The sit-ins accomplished three intangible, yet significant things for black .and
white Southerners. As the first concerted
attempt at direct action, the sit-ins made
the black man visible. Prior to the demonstrations, blacks were' largely figments of
white conceptions. By breaking from his
"place," the black broke the perception.
And "the day he stopped being a good old
Negro," a writer in Ebony declared ih
1961, "was the day he became a man."
But there was something in it for the
white man as well. The crumbling of segregation presaged the end of the sin of race
pride, a notion that obscured the humanity
and reality of both black and white. If, as
Paul Tillich has argued, "sin is separation,"
then the sit-ins were truly redemptive.
Finally, the sit-ins did not destroy the
South, so much as uplift the region.

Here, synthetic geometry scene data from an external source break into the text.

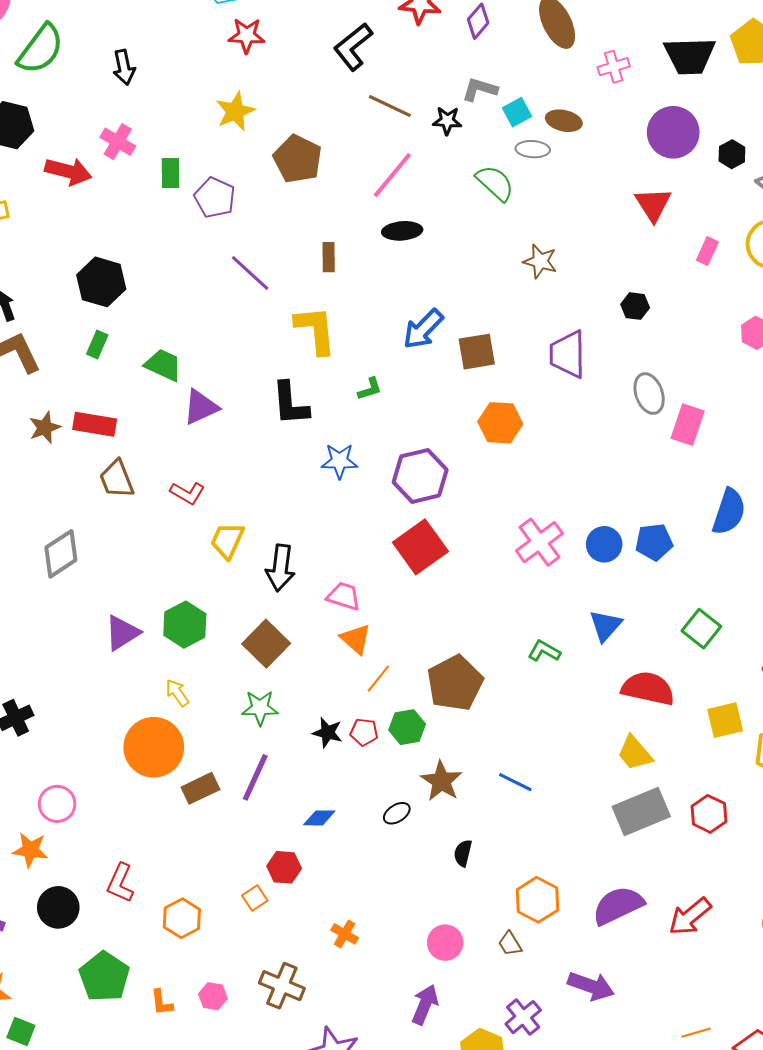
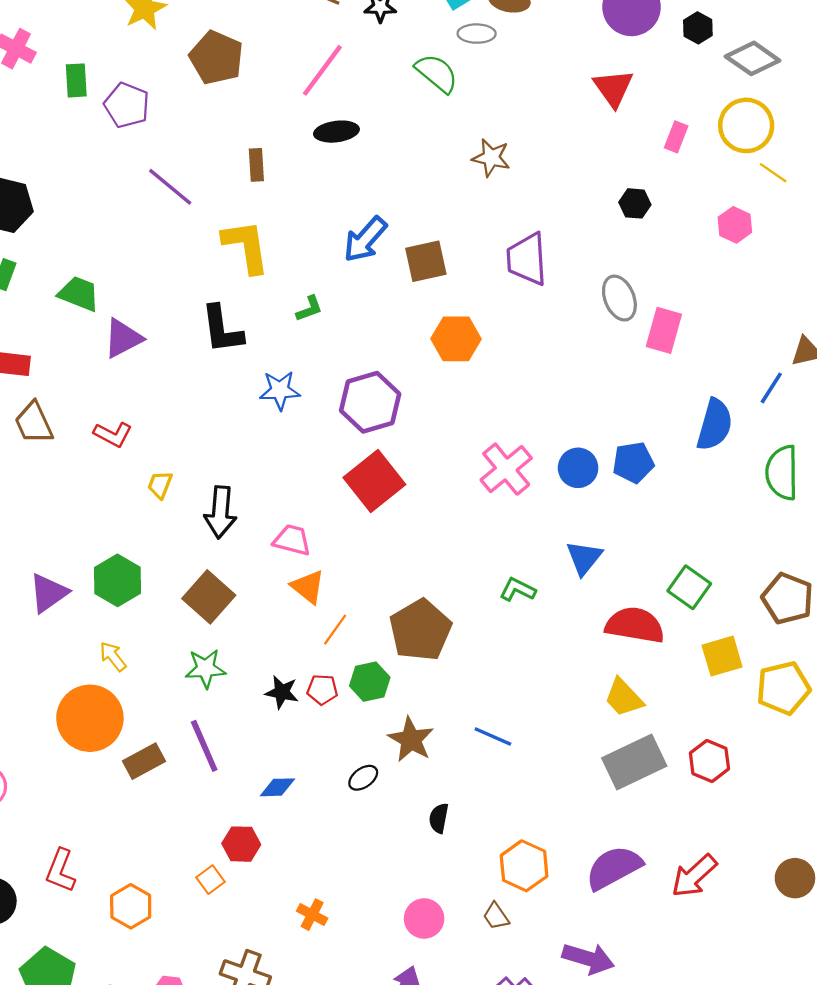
black hexagon: (635, 306) -> (635, 203), moved
yellow trapezoid: (227, 540) -> (160, 485), size x0.7
green square: (701, 629) -> (689, 587), moved
purple line: (255, 777) -> (204, 746), turned -45

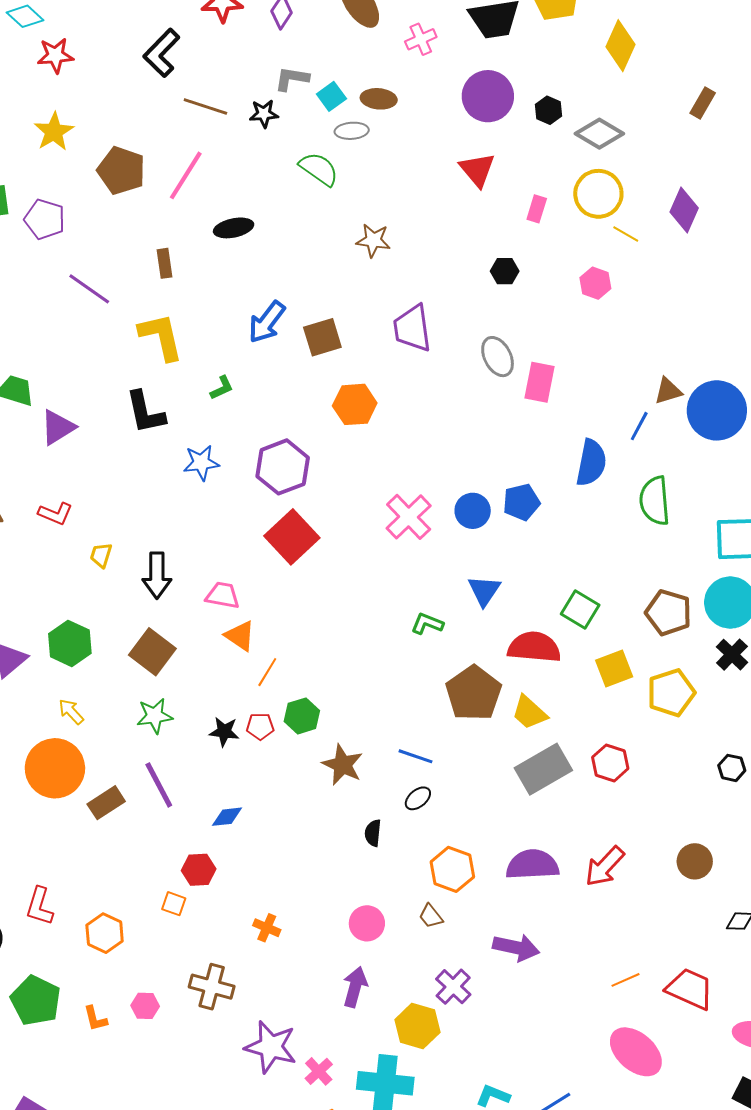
pink line: (322, 70) -> (186, 175), moved
brown pentagon: (420, 630) -> (474, 693), moved
black ellipse: (363, 778) -> (418, 798), moved
purple semicircle: (614, 868) -> (532, 865), turned 30
orange square: (210, 880) -> (174, 904), turned -30

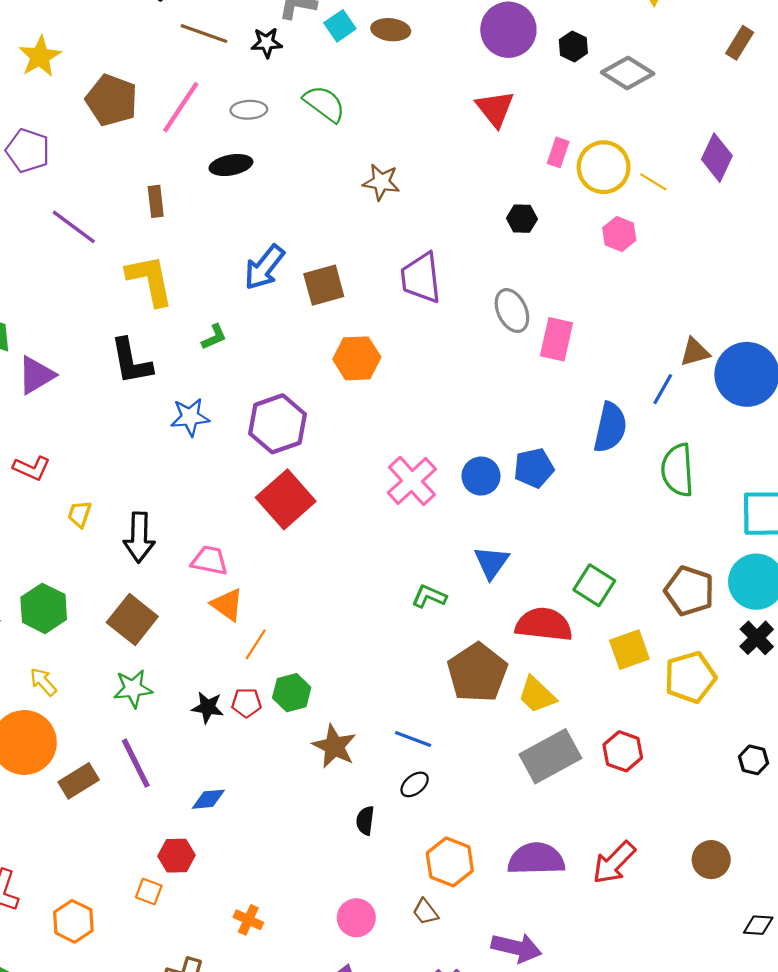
gray ellipse: (352, 131) -> (249, 110), moved
yellow circle: (598, 194) -> (604, 167), moved

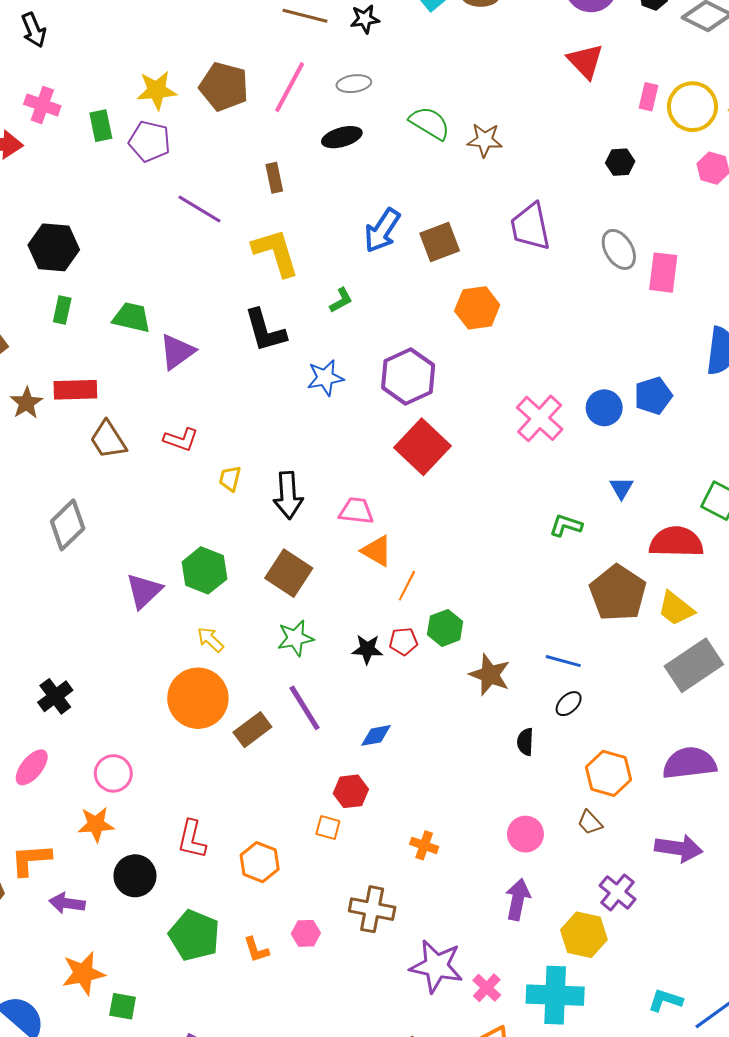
yellow star: (40, 57) -> (157, 90), moved, turned 30
green semicircle: (324, 104) -> (430, 123), moved
blue triangle: (491, 562) -> (622, 488), size x0.7

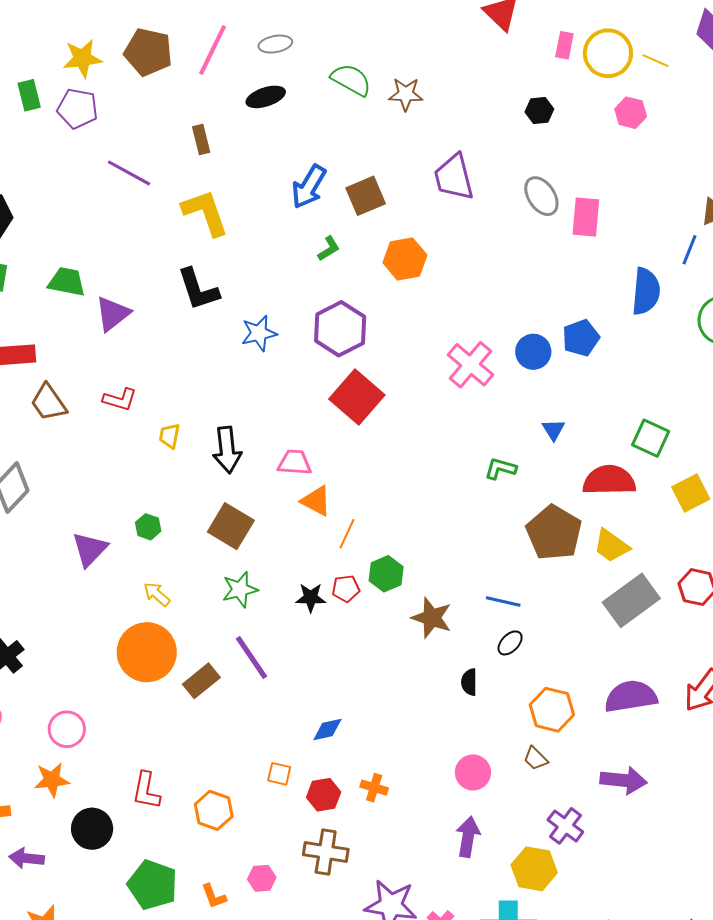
green L-shape: (341, 300) -> (329, 249), moved
green hexagon: (204, 570) -> (148, 527), size x0.6
blue diamond: (376, 735) -> (327, 730), moved
red hexagon: (351, 791) -> (324, 795), moved

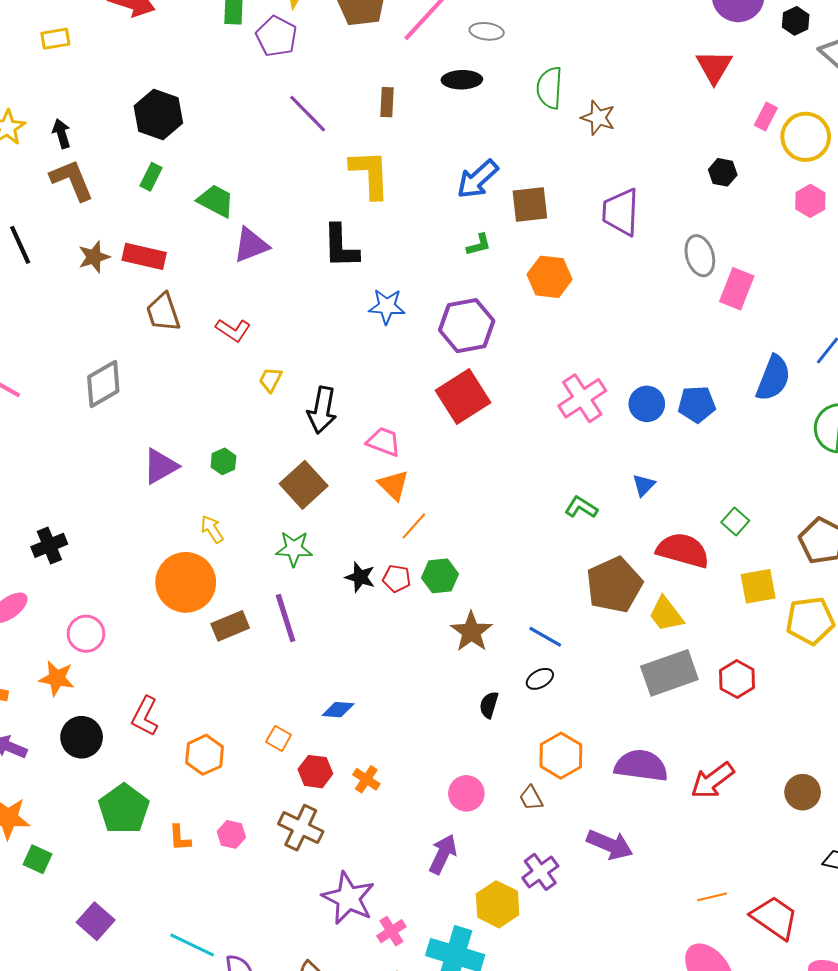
green semicircle: (351, 80) -> (550, 88), turned -132
green square: (651, 438) -> (735, 521), size x0.7

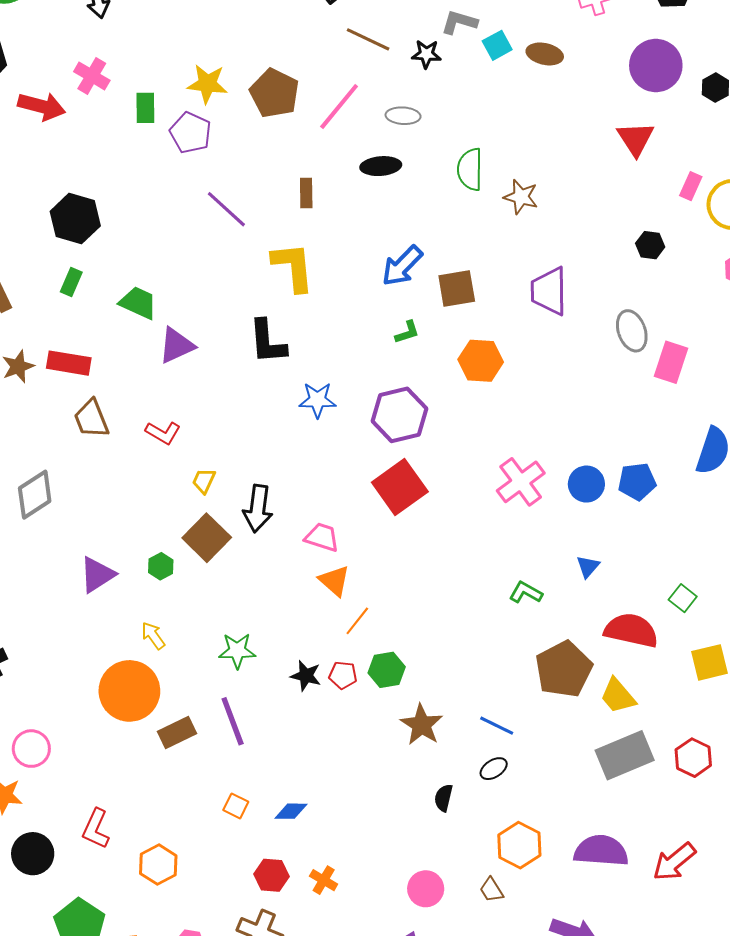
brown square: (304, 485) -> (207, 538), moved
orange square: (279, 738) -> (236, 806), moved

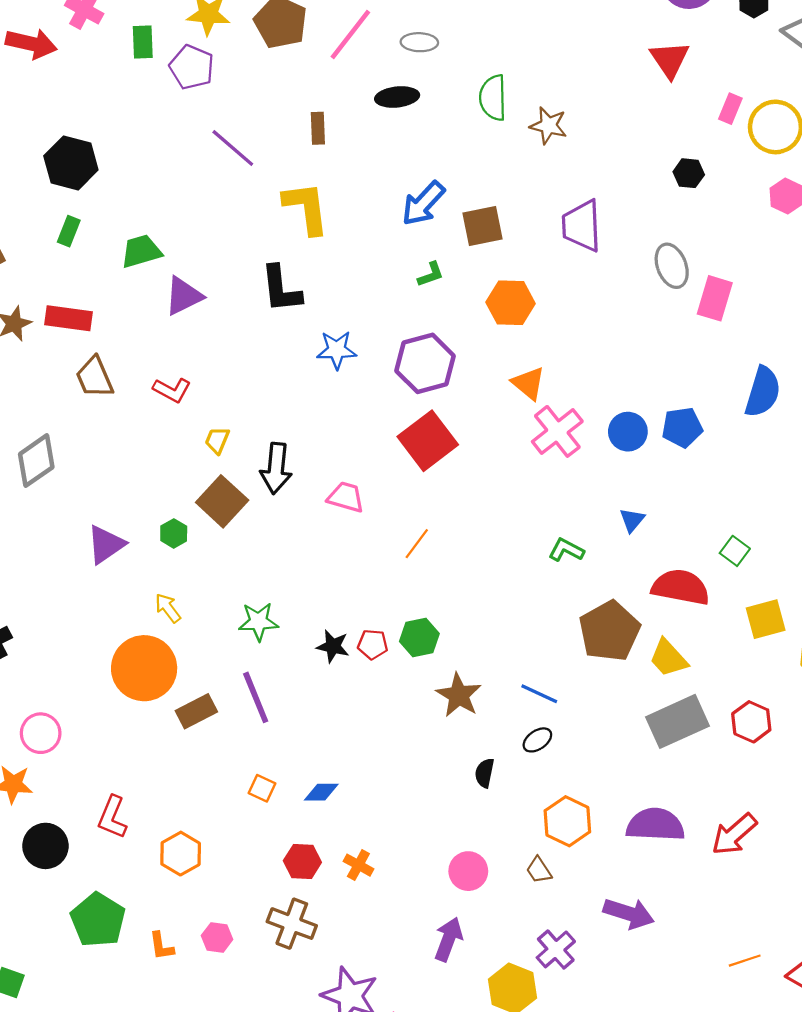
green trapezoid: (138, 303) -> (141, 251), turned -39
orange triangle: (334, 581) -> (528, 383), moved
orange line: (357, 621) -> (417, 544), moved

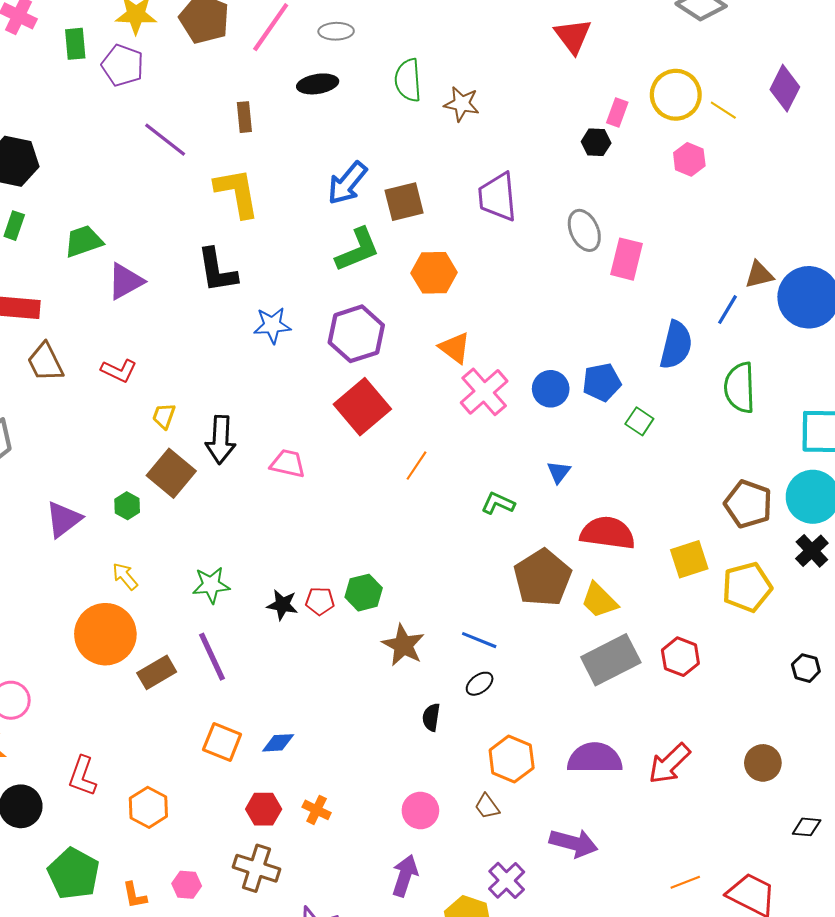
pink rectangle: (730, 109) -> (617, 113), moved
green L-shape: (431, 274) -> (358, 250), size x1.8
orange line: (417, 544) -> (417, 466), moved
green square: (735, 551) -> (639, 421), moved
orange square: (262, 788) -> (222, 742), size x1.5

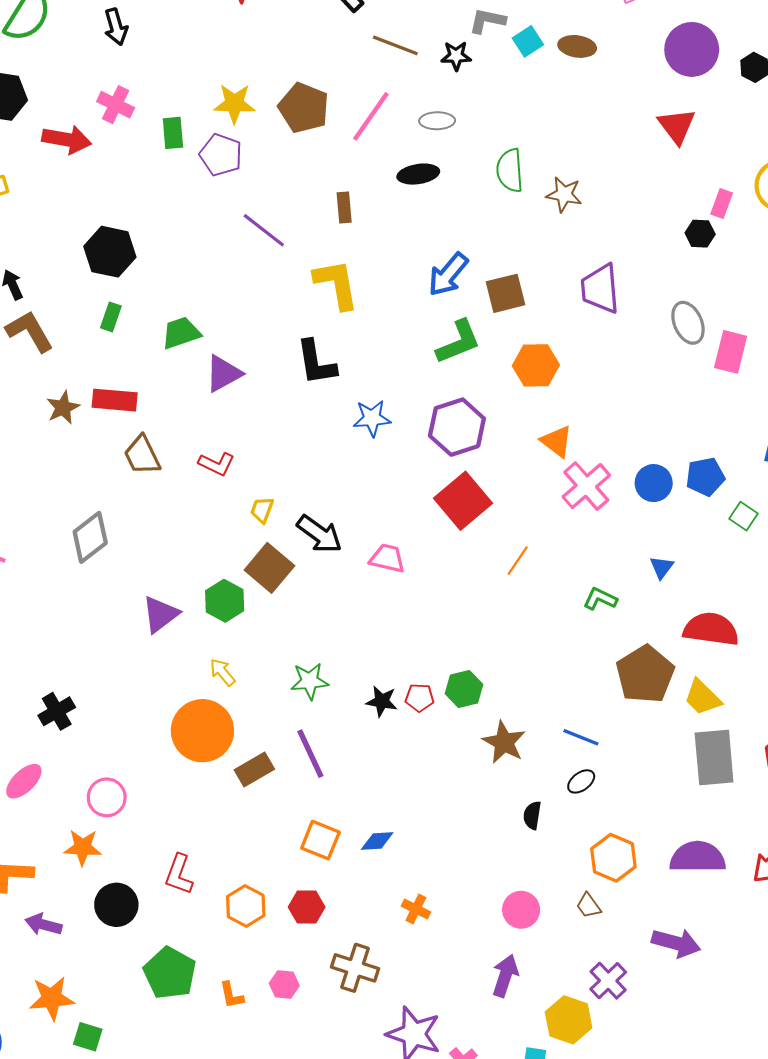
black arrow: (221, 440) -> (319, 534), turned -57
green hexagon: (127, 506) -> (225, 601), size x1.5
gray rectangle: (611, 660) -> (714, 758), turned -68
red hexagon: (264, 809) -> (307, 907), moved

The
demonstrators appealed to the region's
sense of place — this was their land and
their roots, too, and they would suffer and
perhaps die to redeem their homeland
much as whites had done a century earlier.
The sit-ins were grounded in the regional
religious faith: the importance of love, the
possibilities of redemption and the promise
of justice. And the demonstrations reflected regional history, for blacks in the South
bore a similar relation to their region as
the region bore to the nation: oppressed,
second-class, ridiculed, poor and defeated.
It was a distinctly Southern story, and its
happy conclusion still rests upon Southerners, all of us.